Indeed, Pollack, a former CIA analyst, was a leading advocate for invading Iraq in the first place. He published The Threatening Storm: The Case for Invading Iraq in September 2002, just as the Bush administration was gearing up its marketing push for going to war.

British journalist Robert Fisk called Pollack’s book the “most meretricious contribution to this utterly fraudulent [war] ‘debate’ in the United States.”
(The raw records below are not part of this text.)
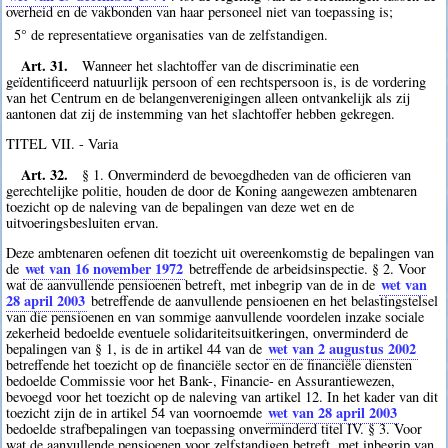
overheid en de vakbonden van haar personeel niet van toepassing is;
5° de representatieve organisaties van de zelfstandigen.
Art. 31.
Wanneer het slachtoffer van de discriminatie een
geïdentificeerd natuurlijk persoon of een rechtspersoon is, is de vordering
van het Centrum en de belangenverenigingen alleen ontvankelijk als zij
aantonen dat zij de instemming van het slachtoffer hebben gekregen.
TITEL VII. - Varia
Art. 32.
§ 1. Onverminderd de bevoegdheden van de officieren van
gerechtelijke politie, houden de door de Koning aangewezen ambtenaren
toezicht op de naleving van de bepalingen van deze wet en de
uitvoeringsbesluiten ervan.
Deze ambtenaren oefenen dit toezicht uit overeenkomstig de bepalingen van
wet van 16 november 1972
de
betreffende de arbeidsinspectie. § 2. Voor
wet van
wat de aanvullende pensioenen betreft, met inbegrip van de in de
28 april 2003
betreffende de aanvullende pensioenen en het belastingstelsel
van die pensioenen en van sommige aanvullende voordelen inzake sociale
zekerheid bedoelde eventuele solidariteitsuitkeringen, onverminderd de
wet van 2 augustus 2002
bepalingen van § 1, is de in artikel 44 van de
betreffende het toezicht op de financiële sector en de financiële diensten
bedoelde Commissie voor het Bank-, Financie- en Assurantiewezen,
bevoegd voor het toezicht op de naleving van artikel 12. In het kader van dit
wet van 28 april 2003
toezicht zijn de in artikel 54 van voornoemde
bedoelde strafbepalingen van toepassing onverminderd titel IV. § 3. Voor
wat de aanvullende pensioenen voor zelfstandigen betreft, met inbegrip van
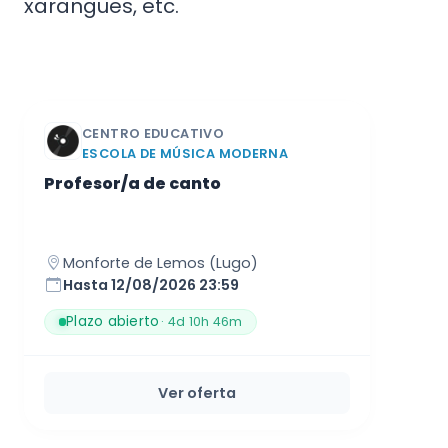
xarangues, etc.
CENTRO EDUCATIVO
ESCOLA DE MÚSICA MODERNA
Profesor/a de canto
Monforte de Lemos (Lugo)
Hasta 12/08/2026 23:59
Plazo abierto
· 4d 10h 46m
Ver oferta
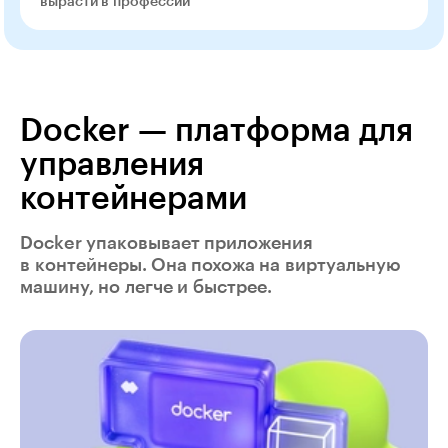
вырасти в профессии
Docker — платформа для
управления
контейнерами
Docker упаковывает приложения
в контейнеры. Она похожа на виртуальную
машину, но легче и быстрее.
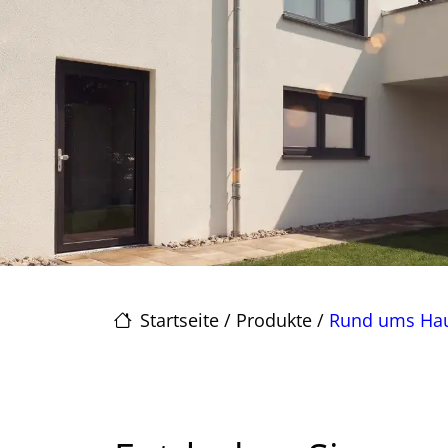
Startseite
/
Produkte
/
Rund ums Ha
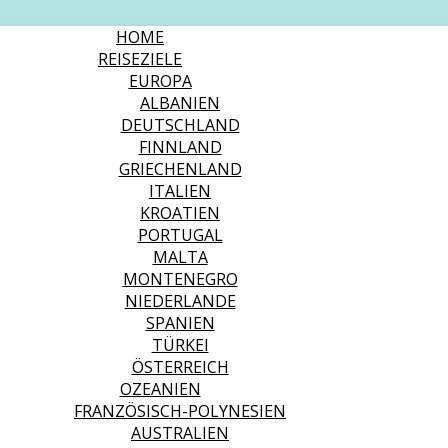
HOME
REISEZIELE
EUROPA
ALBANIEN
DEUTSCHLAND
FINNLAND
GRIECHENLAND
ITALIEN
KROATIEN
PORTUGAL
MALTA
MONTENEGRO
NIEDERLANDE
SPANIEN
TÜRKEI
ÖSTERREICH
OZEANIEN
FRANZÖSISCH-POLYNESIEN
AUSTRALIEN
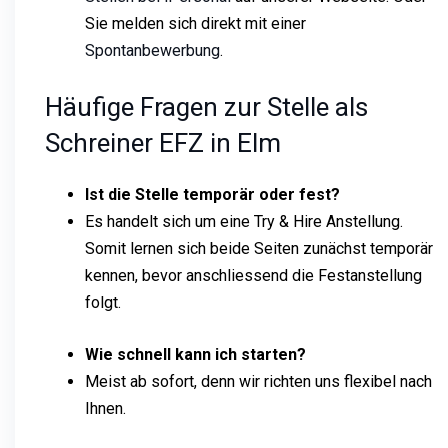
Sie melden sich direkt mit einer
Spontanbewerbung
.
Häufige Fragen zur Stelle als
Schreiner EFZ in Elm
Ist die Stelle temporär oder fest?
Es handelt sich um eine Try & Hire Anstellung.
Somit lernen sich beide Seiten zunächst temporär
kennen, bevor anschliessend die Festanstellung
folgt.
Wie schnell kann ich starten?
Meist ab sofort, denn wir richten uns flexibel nach
Ihnen.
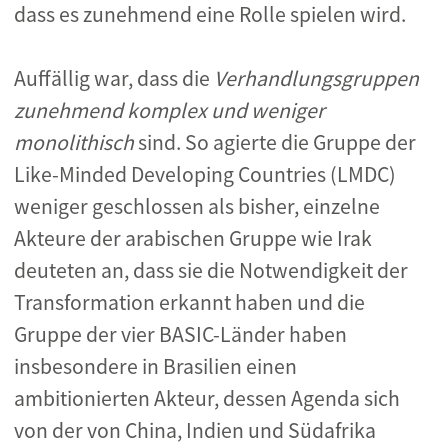
dass es zunehmend eine Rolle spielen wird.
Auffällig war, dass die
Verhandlungsgruppen
zunehmend komplex und weniger
monolithisch
sind. So agierte die Gruppe der
Like-Minded Developing Countries (LMDC)
weniger geschlossen als bisher, einzelne
Akteure der arabischen Gruppe wie Irak
deuteten an, dass sie die Notwendigkeit der
Transformation erkannt haben und die
Gruppe der vier BASIC-Länder haben
insbesondere in Brasilien einen
ambitionierten Akteur, dessen Agenda sich
von der von China, Indien und Südafrika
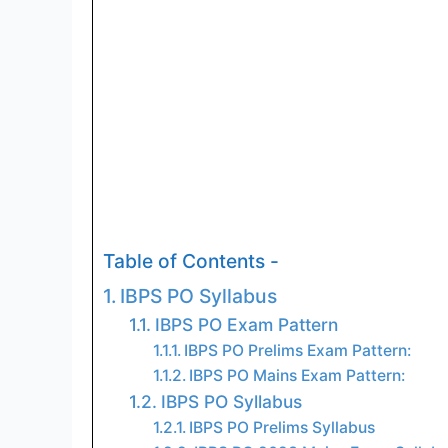
Table of Contents -
IBPS PO Syllabus
IBPS PO Exam Pattern
IBPS PO Prelims Exam Pattern:
IBPS PO Mains Exam Pattern:
IBPS PO Syllabus
IBPS PO Prelims Syllabus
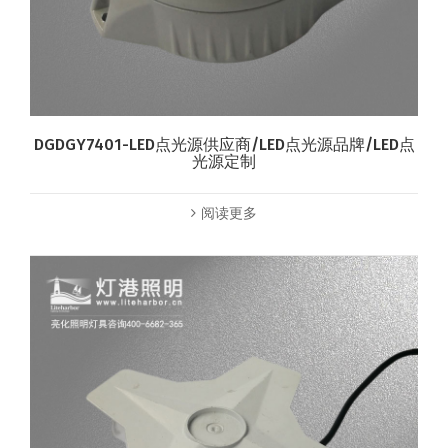
DGDGY7401-LED点光源供应商/LED点光源品牌/LED点
光源定制
阅读更多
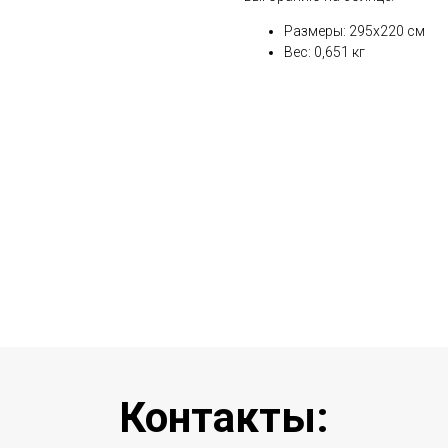
Размеры: 295х220 см
Вес: 0,651 кг
Контакты:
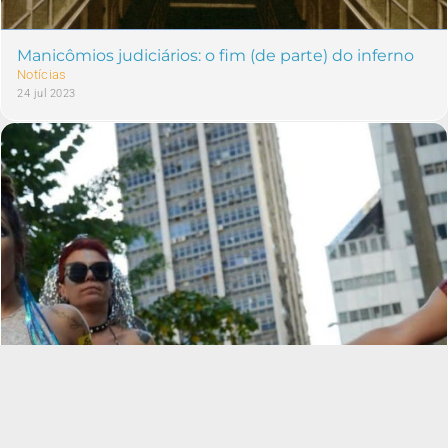
Manicômios judiciários: o fim (de parte) do inferno
Notícias
24 jul 2023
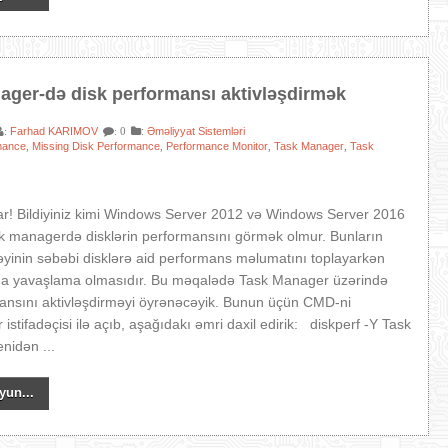
ager-də disk performansı aktivləşdirmək
Farhad KARIMOV
:
Əməliyyat Sistemləri
:
: 0
mance
Missing Disk Performance
Performance Monitor
Task Manager
Task
,
,
,
,
ar! Bildiyiniz kimi Windows Server 2012 və Windows Server 2016
k managerdə disklərin performansını görmək olmur. Bunların
inin səbəbi disklərə aid performans məlumatını toplayarkən
a yavaşlama olmasıdır. Bu məqalədə Task Manager üzərində
ansını aktivləşdirməyi öyrənəcəyik. Bunun üçün CMD-ni
 istifadəçisi ilə açıb, aşağıdakı əmri daxil edirik: diskperf -Y Task
nidən ...
yun...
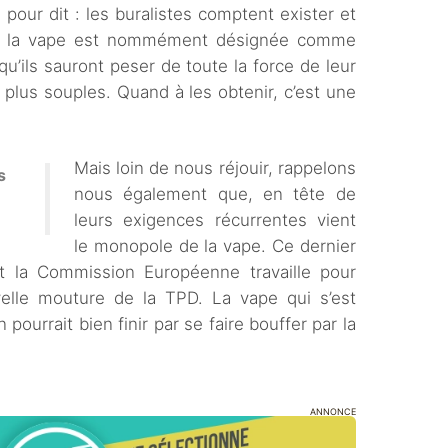
 pour dit : les buralistes comptent exister et
et la vape est nommément désignée comme
u’ils sauront peser de toute la force de leur
plus souples. Quand à les obtenir, c’est une
Mais loin de nous réjouir, rappelons
s
nous également que, en tête de
leurs exigences récurrentes vient
le monopole de la vape. Ce dernier
, et la Commission Européenne travaille pour
elle mouture de la TPD. La vape qui s’est
 pourrait bien finir par se faire bouffer par la
ANNONCE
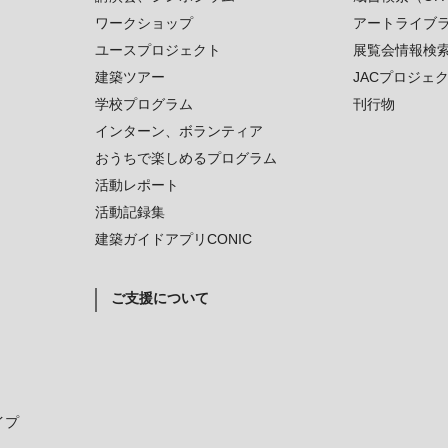
ワークショップ
アートライブ
ユースプロジェクト
展覧会情報検
建築ツアー
JACプロジェ
学校プログラム
刊行物
インターン、ボランティア
おうちで楽しめるプログラム
活動レポート
活動記録集
建築ガイドアプリCONIC
ご支援について
イプ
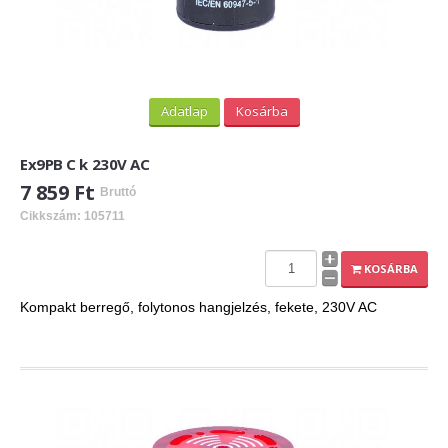
Adatlap
Kosárba
Ex9PB C k 230V AC
7 859 Ft
Bruttó
Cikkszám: 105711
KOSÁRBA
Kompakt berregő, folytonos hangjelzés, fekete, 230V AC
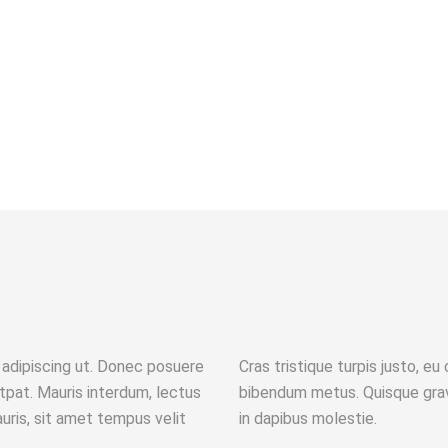
SIGN
m adipiscing ut. Donec posuere
Cras tristique turpis justo, 
pat. Mauris interdum, lectus
bibendum metus. Quisque gravi
auris, sit amet tempus velit
in dapibus molestie.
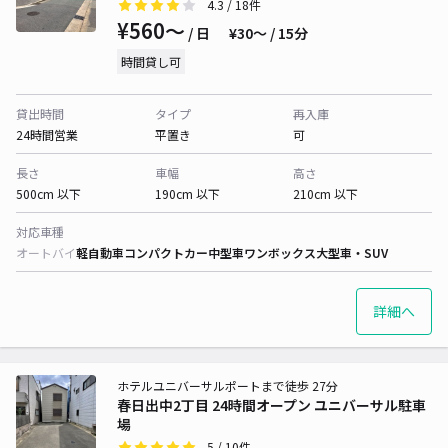
4.3
/ 18件
¥560〜
/ 日
¥30〜 / 15分
時間貸し可
貸出時間
タイプ
再入庫
24時間営業
平置き
可
長さ
車幅
高さ
500cm 以下
190cm 以下
210cm 以下
対応車種
オートバイ
軽自動車
コンパクトカー
中型車
ワンボックス
大型車・SUV
詳細へ
ホテルユニバーサルポートまで徒歩 27分
春日出中2丁目 24時間オープン ユニバーサル駐車
場
5
/ 10件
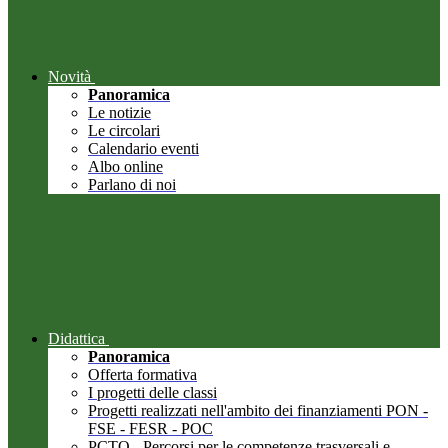
Novità
Panoramica
Le notizie
Le circolari
Calendario eventi
Albo online
Parlano di noi
Didattica
Panoramica
Offerta formativa
I progetti delle classi
Progetti realizzati nell'ambito dei finanziamenti PON -
FSE - FESR - POC
PCTO - Percorsi per le competenze trasversali e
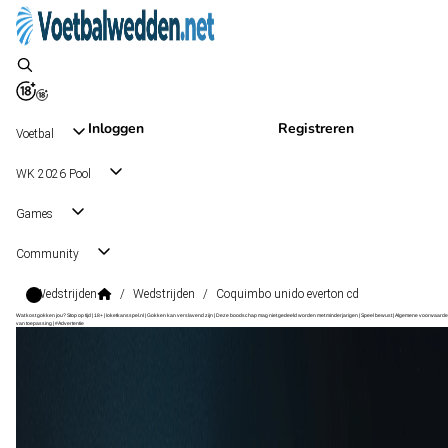
Inloggen
Registreren
Voetbal
WK 2026 Pool
Games
Community
Wedstrijden
/
Wedstrijden
/
Coquimbo unido everton cd
Wat kost gokken jou? Stop op tijd | 18+ | loketkansspel.nl | Gokken kan verslavend zijn | Deze boodschap mag niet gedeeld worden met minderjarigen | Speel bewust | Algemene voorwaarde
van toepassing | #Advertentie
Primera Division
, Chili
Coquimbo Unido
Primera Division
, Chili
22 nov 21:00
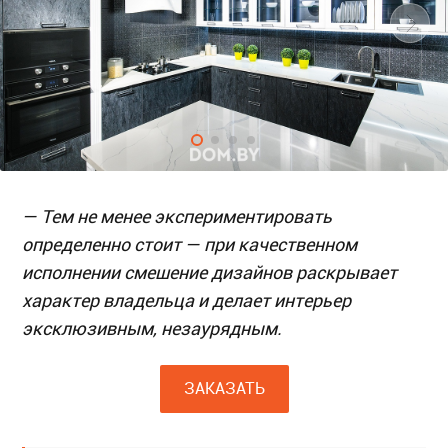
— Тем не менее экспериментировать
определенно стоит — при качественном
исполнении смешение дизайнов раскрывает
характер владельца и делает интерьер
эксклюзивным, незаурядным.
ЗАКАЗАТЬ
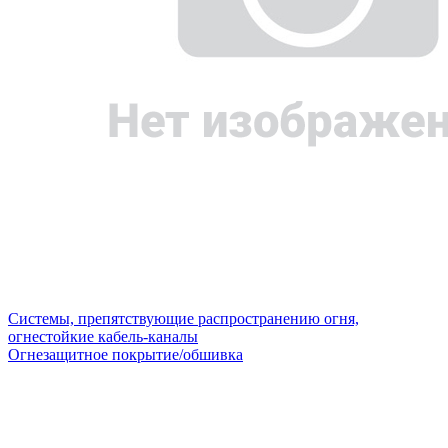
Системы, препятствующие распространению огня,
огнестойкие кабель-каналы
Огнезащитное покрытие/обшивка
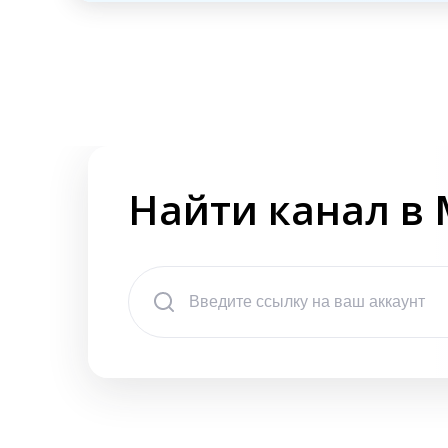
Найти канал в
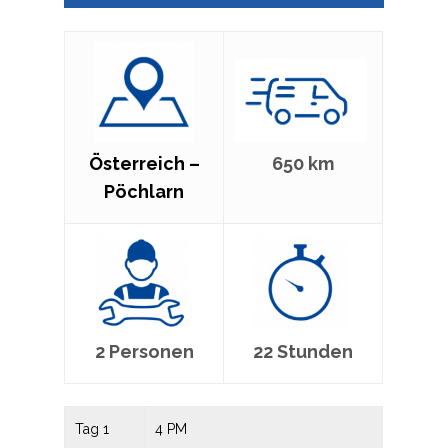
Österreich –
650 km
Pöchlarn
2 Personen
22 Stunden
Tag 1
4 PM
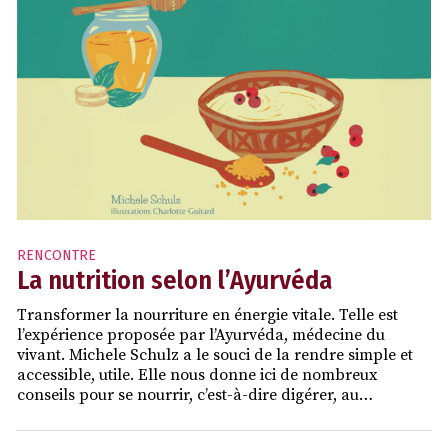
RENCONTRE
La nutrition selon l’Ayurvéda
Transformer la nourriture en énergie vitale. Telle est
l’expérience proposée par l’Ayurvéda, médecine du
vivant. Michele Schulz a le souci de la rendre simple et
accessible, utile. Elle nous donne ici de nombreux
conseils pour se nourrir, c’est-à-dire digérer, au…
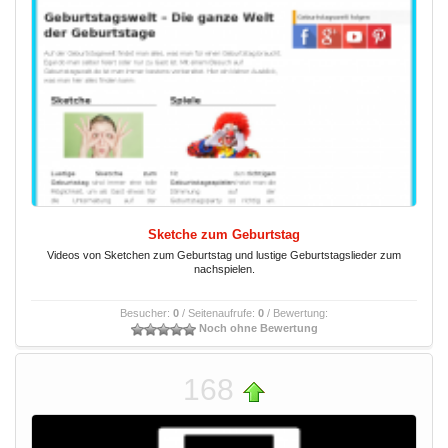
Sketche zum Geburtstag
Videos von Sketchen zum Geburtstag und lustige Geburtstagslieder zum
nachspielen.
Besucher:
0
/ Seitenaufrufe:
0
/ Bewertung:
Noch ohne Bewertung
168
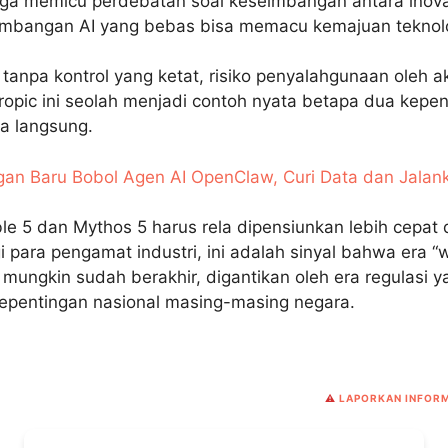
juga memicu perdebatan soal keseimbangan antara inov
gembangan AI yang bebas bisa memacu kemajuan teknolo
, tanpa kontrol yang ketat, risiko penyalahgunaan oleh a
opic ini seolah menjadi contoh nyata betapa dua kepent
a langsung.
gan Baru Bobol Agen AI OpenClaw, Curi Data dan Jalan
ble 5 dan Mythos 5 harus rela dipensiunkan lebih cepat 
 para pengamat industri, ini adalah sinyal bahwa era “
ungkin sudah berakhir, digantikan oleh era regulasi ya
epentingan nasional masing-masing negara.
⚠️
LAPORKAN INFORM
With a very large tip o' the hat to all of the commenters that did the homework and collected the links. I'll be interested to see what comes of the note. And of course you are all welcome to use the Report Typo or Correction feature in the side bar.

4 comments:

Red Tory said...

LOL. Did you read the first/only comment to that CJ post? "We Southern Rednecks are proud to be the inheritors of a warrior culture, willing to take up arms and defend freedom for self and others," it begins. Yeah, just not for black folks, I guess. Oy.

Lindsay Stewart said...

hey rt, i think you were looking to comment one post down. still, what kind of loonie blather was that commenter spouting? 134% recruitment and nonsense about the very high standards that are kept for recruits. like the jazz guys would say, crazy daddio. deployments get longer, redeployments more frequent, downtime between deployments shrinks, recruiting standards slip, allowing the dumber, the meaner and the crooked to serve. booyah or something. i'm afraid that what the southern redneck warrior culture is going to actually inherit won't be a real boon. but i suppose if one can justify defending the brown moslem fellow's 'freedom' under a white christian banner, perhaps the delusions are deep enough that they won't even notice how screwed they be.

Red Tory said...

PSA — Perhaps I was. I really try to avoid that place and rarely venture into the comments because you get nuttery like that guy going on about the "warrior culture" of the south. What utter nonsense. And yeah, the recruitment levels are just through the roof! What planet do these people live on?

Alison said...

Nicely done, PSA.
I've started calling CBC radio on their version of the same thing - introducing some commentator and then listing their think tank creds without mentioning said thinking tank's affiliations with subject at hand. It's particularly exasperating when they have a US thinktank rep give enthusiastic support to their Canadian think tank counterpart. Gah.